The Sarbanes-Oxley Act of 2002 requires any business listed in the US to have clear visibility into which employees are allowed to access which IT systems, and to ensure that the access rights of employees are regularly updated, or "recertified".
The purprose of these rules is to make sure the internal controls that prevent rogue staff from approving illegal or risky transactions are kept up to date. It applies to IT workers and the infrastructure systems they can access, as well as banking staff and the applications they are allowed to use.
Rabobank International, the global division of the Dutch financial services giant, is not listed in the US, but it has voluntarily adopted the access management best practices mandated by Sarbanes-Oxley, and the company is regularly audited for ‘SOx’ compliance.
To meet its compliance requirements, Rabobank International introduced a process that requires managers to check the current access rights associated with a given system, and confirm that employees have an appropriate level of access based on their job role.
This process had a significant admin overhead.

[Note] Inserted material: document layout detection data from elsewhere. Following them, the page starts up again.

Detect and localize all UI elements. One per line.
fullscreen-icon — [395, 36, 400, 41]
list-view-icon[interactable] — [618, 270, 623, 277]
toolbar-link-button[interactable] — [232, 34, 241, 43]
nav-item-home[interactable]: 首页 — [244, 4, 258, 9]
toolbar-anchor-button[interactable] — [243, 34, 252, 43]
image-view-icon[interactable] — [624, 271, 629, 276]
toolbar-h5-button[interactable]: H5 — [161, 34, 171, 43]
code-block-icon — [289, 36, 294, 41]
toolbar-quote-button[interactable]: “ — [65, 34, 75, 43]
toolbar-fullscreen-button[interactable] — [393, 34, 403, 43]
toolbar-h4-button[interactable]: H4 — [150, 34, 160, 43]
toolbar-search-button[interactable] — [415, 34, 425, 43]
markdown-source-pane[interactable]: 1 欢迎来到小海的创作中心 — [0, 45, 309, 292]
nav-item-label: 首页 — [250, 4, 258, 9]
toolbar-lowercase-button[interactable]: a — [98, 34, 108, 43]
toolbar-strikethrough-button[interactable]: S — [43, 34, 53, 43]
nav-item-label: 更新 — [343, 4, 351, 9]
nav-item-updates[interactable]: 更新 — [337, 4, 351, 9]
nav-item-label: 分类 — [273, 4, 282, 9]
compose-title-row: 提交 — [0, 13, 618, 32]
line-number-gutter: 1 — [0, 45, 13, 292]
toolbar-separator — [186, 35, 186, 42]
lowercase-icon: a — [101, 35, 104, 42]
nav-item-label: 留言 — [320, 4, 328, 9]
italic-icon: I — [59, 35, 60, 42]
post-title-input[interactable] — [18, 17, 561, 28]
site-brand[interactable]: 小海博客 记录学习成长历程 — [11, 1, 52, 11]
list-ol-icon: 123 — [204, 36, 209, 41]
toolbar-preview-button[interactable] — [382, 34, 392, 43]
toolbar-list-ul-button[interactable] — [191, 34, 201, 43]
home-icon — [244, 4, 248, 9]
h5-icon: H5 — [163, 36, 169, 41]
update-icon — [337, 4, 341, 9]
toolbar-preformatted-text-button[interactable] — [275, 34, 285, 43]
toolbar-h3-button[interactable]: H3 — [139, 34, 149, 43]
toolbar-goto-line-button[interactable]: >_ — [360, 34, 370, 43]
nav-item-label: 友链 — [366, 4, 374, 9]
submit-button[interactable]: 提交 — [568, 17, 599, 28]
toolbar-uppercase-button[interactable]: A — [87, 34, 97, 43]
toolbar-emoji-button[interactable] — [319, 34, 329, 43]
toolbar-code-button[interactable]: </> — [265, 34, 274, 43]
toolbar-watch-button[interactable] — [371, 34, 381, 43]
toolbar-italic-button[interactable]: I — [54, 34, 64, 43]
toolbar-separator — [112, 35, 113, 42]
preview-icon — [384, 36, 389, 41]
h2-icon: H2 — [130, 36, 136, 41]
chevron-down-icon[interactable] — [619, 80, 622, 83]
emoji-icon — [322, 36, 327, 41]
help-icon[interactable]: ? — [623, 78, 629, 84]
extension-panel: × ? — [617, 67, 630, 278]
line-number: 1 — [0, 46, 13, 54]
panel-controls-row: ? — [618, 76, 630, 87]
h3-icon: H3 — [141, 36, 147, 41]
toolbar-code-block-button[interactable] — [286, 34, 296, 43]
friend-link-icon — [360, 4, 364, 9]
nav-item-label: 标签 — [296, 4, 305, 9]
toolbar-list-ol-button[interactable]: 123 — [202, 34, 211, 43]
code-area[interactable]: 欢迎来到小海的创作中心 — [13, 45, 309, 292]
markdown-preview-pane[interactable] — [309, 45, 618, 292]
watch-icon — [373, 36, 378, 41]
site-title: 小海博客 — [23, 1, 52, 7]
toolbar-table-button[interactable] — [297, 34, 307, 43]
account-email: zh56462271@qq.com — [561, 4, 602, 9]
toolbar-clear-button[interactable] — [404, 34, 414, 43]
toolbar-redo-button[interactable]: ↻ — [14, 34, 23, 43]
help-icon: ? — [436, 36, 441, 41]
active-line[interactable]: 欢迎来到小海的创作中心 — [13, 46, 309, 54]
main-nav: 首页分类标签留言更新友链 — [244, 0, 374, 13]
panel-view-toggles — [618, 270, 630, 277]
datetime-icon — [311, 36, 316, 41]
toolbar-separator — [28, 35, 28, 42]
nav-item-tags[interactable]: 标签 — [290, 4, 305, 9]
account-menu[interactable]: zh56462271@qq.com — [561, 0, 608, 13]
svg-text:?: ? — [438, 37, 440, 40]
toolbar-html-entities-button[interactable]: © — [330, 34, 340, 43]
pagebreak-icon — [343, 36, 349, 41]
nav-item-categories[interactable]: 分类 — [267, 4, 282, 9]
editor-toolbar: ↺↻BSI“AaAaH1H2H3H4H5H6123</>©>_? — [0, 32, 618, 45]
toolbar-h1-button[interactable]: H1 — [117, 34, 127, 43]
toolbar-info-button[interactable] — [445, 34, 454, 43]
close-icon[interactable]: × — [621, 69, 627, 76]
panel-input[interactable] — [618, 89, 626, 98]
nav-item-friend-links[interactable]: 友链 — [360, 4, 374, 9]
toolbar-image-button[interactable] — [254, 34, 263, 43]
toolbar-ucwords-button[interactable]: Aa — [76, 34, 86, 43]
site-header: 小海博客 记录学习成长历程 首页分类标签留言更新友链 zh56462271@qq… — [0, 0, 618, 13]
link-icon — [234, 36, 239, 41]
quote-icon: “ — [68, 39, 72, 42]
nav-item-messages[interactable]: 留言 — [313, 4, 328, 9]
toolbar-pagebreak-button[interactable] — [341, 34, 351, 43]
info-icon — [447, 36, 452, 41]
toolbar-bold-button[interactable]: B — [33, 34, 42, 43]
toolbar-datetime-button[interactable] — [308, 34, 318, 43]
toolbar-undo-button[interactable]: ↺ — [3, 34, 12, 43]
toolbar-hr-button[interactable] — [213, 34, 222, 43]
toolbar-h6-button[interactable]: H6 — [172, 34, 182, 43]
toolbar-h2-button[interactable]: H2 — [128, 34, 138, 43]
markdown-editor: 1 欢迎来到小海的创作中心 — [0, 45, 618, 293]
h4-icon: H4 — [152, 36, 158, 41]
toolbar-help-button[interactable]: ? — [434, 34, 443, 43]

One division of the company had to employee two full-time staff just to manage the recertification process.
Not all the systems allow access rights information to extracted easily. Sometimes it requires software developers to extract it by hand, explains Jethro Cornelissen, global head of security operations at the company. "Sometimes we have to take a screenshot of the application."
Furthermore, the information that is sent to the managers for recertification is often highly technical, and it is not always certain that managers have understood what they have approved. "When you send a list of 100 roles and permissions to be recertified, and they send a response back in a short amount of time, you have to challenge whether they’ve seen the complete picture," says Cornelissen.
Two things happened that prompted Rabobank International to improve the situation. First, the scope of the process was to increase from 90 systems in the Netherlands-based division by at least 130 more. With the existing process, this would make the administrational burden unbearable.
Secondly, an auditor suggested that Rabobank could further enhance the operational processes by recertifying approvers of roles.
Cornelissen was obliged to resolve this "audit point". At the time, the process of recertification was not his responsilibity, but he felt that the best way to resolve the issue to was bring under his wing.
"By taking full ownership of this process, I could resolve my audit point by adding the things I needed to add," he said. "Plus, having heard people complain about the process for years and having used it myself, I knew we could do it better."
Access governance
Cornelissen’s first thought was to develop a new system internally, but a developer told him that there were commercial providers already offering the functionality that the company required.
Gartner defines this market as identity and access governance (IAG). "IAG tools seek to deliver identity and access management directly to the business or end user, rather than the operational IT administrator," the analyst company says.
Rabobank International chose IAG provider SailPoint. One reason was that the bank uses Controls SA, an identity and access management tool that was formerly sold by BMC but which SailPoint took over in 2011. This means integrating the two systems can be automated, says Cornelissen.
SailPoint’s tool allows managers to see information about access rights, Cornelissen says. "There is one dashboard where they can see in one view what access people have, and a description of every job role."
To justify the investment, Cornelissen ran a proof-of-concept that looked at the amount of time that was spent simply managing the process. He did not include any benefits to the business, as they would have taken months to calculate. Cornelissen found that using the tool would save the company the equivalent of four full time employees, just by making the recertification process easier to manage.
Rabobank is currently in the process of rolling SailPoint out in Europe. The primary drivers are cost reduction and simplifying compliance, says Cornelissen, but by making identity and access data more comprehensible, it will also make the recertfication process is more meaningful.
"Nobody will admit to this, but I think at the moment when certain people approve access, they do not know completely what they are approving as the roles are described in a too technical manner."